## Exercise requirements
Whenever a line below mentions the word "close", that line should be copied.

**** Exercise inputs ****

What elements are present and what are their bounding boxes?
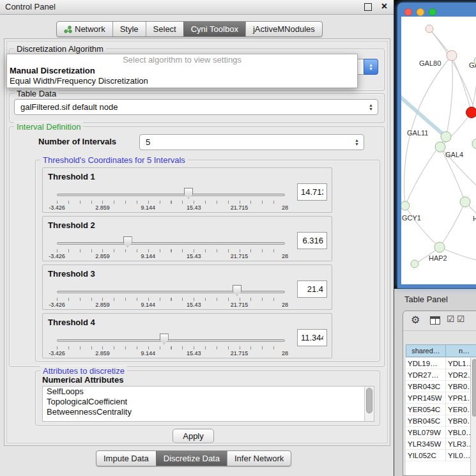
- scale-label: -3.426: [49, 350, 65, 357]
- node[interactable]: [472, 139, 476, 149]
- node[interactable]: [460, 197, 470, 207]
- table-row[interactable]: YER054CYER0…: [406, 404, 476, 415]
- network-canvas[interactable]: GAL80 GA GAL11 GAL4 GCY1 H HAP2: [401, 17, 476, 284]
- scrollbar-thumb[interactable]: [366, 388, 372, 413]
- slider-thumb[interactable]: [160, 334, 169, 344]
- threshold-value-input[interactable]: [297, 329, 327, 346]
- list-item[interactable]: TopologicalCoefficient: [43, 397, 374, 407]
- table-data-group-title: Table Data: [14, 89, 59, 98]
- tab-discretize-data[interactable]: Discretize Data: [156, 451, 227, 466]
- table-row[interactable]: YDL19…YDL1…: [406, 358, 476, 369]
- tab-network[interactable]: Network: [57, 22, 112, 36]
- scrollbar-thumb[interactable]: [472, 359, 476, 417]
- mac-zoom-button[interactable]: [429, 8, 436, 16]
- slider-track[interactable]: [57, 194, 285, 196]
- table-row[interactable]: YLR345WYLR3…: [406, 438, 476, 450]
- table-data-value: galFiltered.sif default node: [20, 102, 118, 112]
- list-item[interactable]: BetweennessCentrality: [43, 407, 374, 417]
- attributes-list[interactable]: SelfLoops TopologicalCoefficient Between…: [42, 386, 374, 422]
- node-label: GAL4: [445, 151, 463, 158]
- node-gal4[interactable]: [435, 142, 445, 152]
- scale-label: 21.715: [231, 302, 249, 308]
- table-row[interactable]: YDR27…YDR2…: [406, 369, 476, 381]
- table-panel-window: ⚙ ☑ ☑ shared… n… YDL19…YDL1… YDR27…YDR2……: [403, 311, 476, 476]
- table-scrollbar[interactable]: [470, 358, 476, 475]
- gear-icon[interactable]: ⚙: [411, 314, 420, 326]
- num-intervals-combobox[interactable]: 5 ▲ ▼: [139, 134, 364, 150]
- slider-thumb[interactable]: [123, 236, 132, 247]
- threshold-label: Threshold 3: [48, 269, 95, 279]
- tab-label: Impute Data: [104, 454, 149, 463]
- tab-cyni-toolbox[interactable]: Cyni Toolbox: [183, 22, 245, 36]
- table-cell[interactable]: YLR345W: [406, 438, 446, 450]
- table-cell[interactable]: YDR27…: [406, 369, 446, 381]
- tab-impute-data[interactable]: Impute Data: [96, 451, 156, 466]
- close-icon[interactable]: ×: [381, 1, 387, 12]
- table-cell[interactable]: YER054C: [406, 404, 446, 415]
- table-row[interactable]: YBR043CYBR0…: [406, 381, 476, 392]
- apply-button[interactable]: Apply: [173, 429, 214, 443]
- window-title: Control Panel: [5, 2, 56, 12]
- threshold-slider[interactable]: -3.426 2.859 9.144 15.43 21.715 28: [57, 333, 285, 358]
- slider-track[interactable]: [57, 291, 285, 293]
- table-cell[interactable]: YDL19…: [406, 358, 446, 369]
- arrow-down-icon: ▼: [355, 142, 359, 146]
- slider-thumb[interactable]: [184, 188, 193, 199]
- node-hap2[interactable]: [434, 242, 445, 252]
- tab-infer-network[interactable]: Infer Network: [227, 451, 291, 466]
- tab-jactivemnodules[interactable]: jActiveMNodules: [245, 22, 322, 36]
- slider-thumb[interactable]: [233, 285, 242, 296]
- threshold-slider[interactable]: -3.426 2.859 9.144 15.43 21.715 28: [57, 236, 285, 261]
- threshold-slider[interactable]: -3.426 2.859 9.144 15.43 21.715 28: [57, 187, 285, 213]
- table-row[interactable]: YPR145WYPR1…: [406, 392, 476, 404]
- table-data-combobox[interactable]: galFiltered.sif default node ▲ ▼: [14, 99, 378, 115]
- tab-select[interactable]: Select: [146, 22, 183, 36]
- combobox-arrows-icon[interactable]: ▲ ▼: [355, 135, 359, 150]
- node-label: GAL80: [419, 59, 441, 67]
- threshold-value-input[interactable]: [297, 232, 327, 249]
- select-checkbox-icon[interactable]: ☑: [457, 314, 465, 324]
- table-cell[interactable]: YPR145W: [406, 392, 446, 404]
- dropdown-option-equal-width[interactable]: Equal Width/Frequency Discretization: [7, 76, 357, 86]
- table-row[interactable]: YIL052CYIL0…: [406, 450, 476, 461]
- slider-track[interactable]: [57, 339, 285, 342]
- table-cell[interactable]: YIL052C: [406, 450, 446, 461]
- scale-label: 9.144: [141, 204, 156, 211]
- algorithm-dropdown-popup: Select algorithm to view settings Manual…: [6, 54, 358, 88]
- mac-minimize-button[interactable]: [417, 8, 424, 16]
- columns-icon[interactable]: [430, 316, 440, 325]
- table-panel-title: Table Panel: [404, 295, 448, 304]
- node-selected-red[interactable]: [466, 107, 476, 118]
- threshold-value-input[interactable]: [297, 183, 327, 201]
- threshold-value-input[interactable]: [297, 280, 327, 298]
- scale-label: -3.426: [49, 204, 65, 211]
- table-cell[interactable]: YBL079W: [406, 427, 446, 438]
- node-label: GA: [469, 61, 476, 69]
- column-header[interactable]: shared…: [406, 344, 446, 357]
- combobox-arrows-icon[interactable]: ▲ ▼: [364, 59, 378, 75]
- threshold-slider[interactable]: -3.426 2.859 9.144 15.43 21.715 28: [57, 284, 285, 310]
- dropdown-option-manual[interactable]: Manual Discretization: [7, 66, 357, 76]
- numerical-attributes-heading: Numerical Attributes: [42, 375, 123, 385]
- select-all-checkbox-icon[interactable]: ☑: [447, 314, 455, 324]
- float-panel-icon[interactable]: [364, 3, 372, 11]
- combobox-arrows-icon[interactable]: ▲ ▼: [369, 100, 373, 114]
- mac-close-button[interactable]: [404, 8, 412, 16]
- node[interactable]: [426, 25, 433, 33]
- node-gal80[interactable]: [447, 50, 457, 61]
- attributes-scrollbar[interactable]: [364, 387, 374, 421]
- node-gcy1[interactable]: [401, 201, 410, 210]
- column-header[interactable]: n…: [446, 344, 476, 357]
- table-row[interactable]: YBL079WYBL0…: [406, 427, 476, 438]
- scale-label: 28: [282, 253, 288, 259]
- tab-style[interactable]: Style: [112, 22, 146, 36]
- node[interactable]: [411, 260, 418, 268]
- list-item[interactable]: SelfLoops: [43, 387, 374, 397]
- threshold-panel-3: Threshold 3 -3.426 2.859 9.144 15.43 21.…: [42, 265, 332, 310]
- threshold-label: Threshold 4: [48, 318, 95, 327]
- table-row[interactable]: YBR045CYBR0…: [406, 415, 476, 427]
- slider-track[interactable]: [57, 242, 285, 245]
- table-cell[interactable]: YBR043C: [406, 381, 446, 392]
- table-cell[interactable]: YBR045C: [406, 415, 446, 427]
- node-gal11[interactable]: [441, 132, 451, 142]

****

## Exercise output
- close-icon[interactable]: ×: [381, 1, 387, 12]
- mac-close-button[interactable]: [404, 8, 412, 16]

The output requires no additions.